Mas, pelo visto, rezar não resolveu a situação; foi só entrar no carro,
já veio aquele sentimento mesquinho e o senhor João se transformou no senhor
Papão. Na saída de casa já ficou irritado com uma velhinha que atravessava a
rua com uma vagarosidade inconcebível, e logo esbravejou: “Sai da frente
tartaruga!” Pegando a via principal, ficou ainda mais revoltado com um engarrafamento
causado por um motorista que havia esquecido de abastecer seu carro. Isso foi a
gota d'água que faltava, o senhor João, indignado xingava, esbravejava, metia a
mão na buzina e perguntava-se por que é que seu carro não podia voar.

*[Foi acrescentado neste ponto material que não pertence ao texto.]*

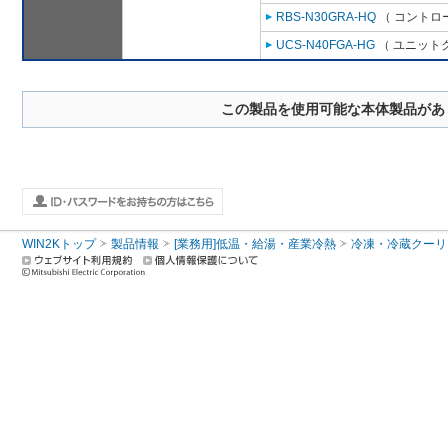
RBS-N30GRA-HQ
（ コントロ
UCS-N40FGA-HG
（ ユニットク
この製品を使用可能な本体製品があ
WIN2Kトップ
製品情報
[業務用]低温・給湯・産業冷熱
冷凍・冷蔵クーリ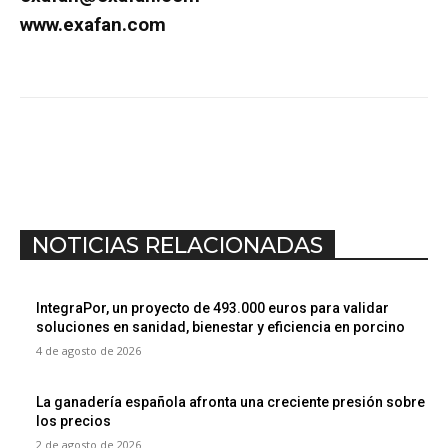
www.exafan.com
NOTICIAS RELACIONADAS
IntegraPor, un proyecto de 493.000 euros para validar
soluciones en sanidad, bienestar y eficiencia en porcino
4 de agosto de 2026
La ganadería española afronta una creciente presión sobre
los precios
2 de agosto de 2026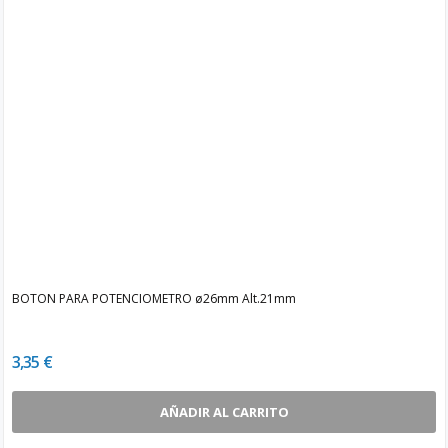
BOTON PARA POTENCIOMETRO ø26mm Alt.21mm
3,35 €
AÑADIR AL CARRITO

Depois de alguns minutos, que para ele pareceu uma eternidade, chegou
finalmente ao trabalho. Desceu do carro ainda um pouco vermelho, pois quando
ficava nervoso seu rosto parecia um tomate maduro, seguiu para o prédio onde
trabalhava já fazia vinte anos. Entrou no elevador e, já aí, voltou a ser o
senhor João de sempre, cumprimentando seus colegas de trabalho com o BOM DIA
mais simpático da empresa.
Entregou-se ao trabalho de corpo e alma, lá fora as buzinas, freadas e
arrancadas bruscas dos carros que passavam não o incomodavam. Fim de
expediente, o senhor João despede-se amigavelmente dos companheiros;
cantarolando, desce as escadas, pois preferira exercitar-se um pouco ao invés
de usar o elevador. Parecia feliz, era o bom senhor João de sempre. Pronto, chegou
ao carro, abriu a porta ainda cantando e foi só sentar-se ao volante, já
começou a sentir um leve desconforto, era a transformação que já vinha. E, aí,
estava o amigável senhor João prestes a encarar o desafio de seguir no trânsito
sem cometer nenhuma asneira.
Já sentia um leve formigamento nas mãos só de pensar nos motoqueiros, no
engarrafamento, nos meninos vendendo doces no sinal, no imbecil do carro da
frente que não via o sinal abrir... Pensando nessas coisas foi ficando cada vez
mais nervoso, mais agitado, mais ansioso; começou a transpirar sentindo um mal
estar diferente, lembrou-se de nunca ter sentido tal sensação.
Respirou fundo, tentando controlar a ansiedade que tomava todo seu corpo
fazendo-o sentir um pouco de medo. Pensou em rezar novamente e disse aos seus
botões “Estou ficando velho e cansado, já não sou mais o mesmo. Meu Deus,
ajude-me a chegar a casa!” Começou a rezar, ia rezando as orações que se
lembrava vagamente, não era dado a essas coisas.
Hoje, estava
diferente, sentia-se frágil e amedrontado. No primeiro sinal, de volta para
casa, já estava vermelho novamente, a cada buzinada atrás dele, sentia uma
pontada no coração; no engarrafamento, já se sentia tonto e não conseguia enxergar
com clareza, o calor dentro do veículo era insuportável; de repente, se viu em
apuros, suas vistas escureceram-se e ele caiu sobre o volante, pressionando a
buzina. Já estava morto, não suportou o desafio do trânsito, enfartando. Seu
corpo, caído sobre a buzina, indignava os outros motoristas, também
estressados, xingavam-no... E, assim,
partiu dessa vida, o bondoso senhor João, sem entender a transformação que
sofria ao pegar o volante e enfrentar o desafio do trânsito.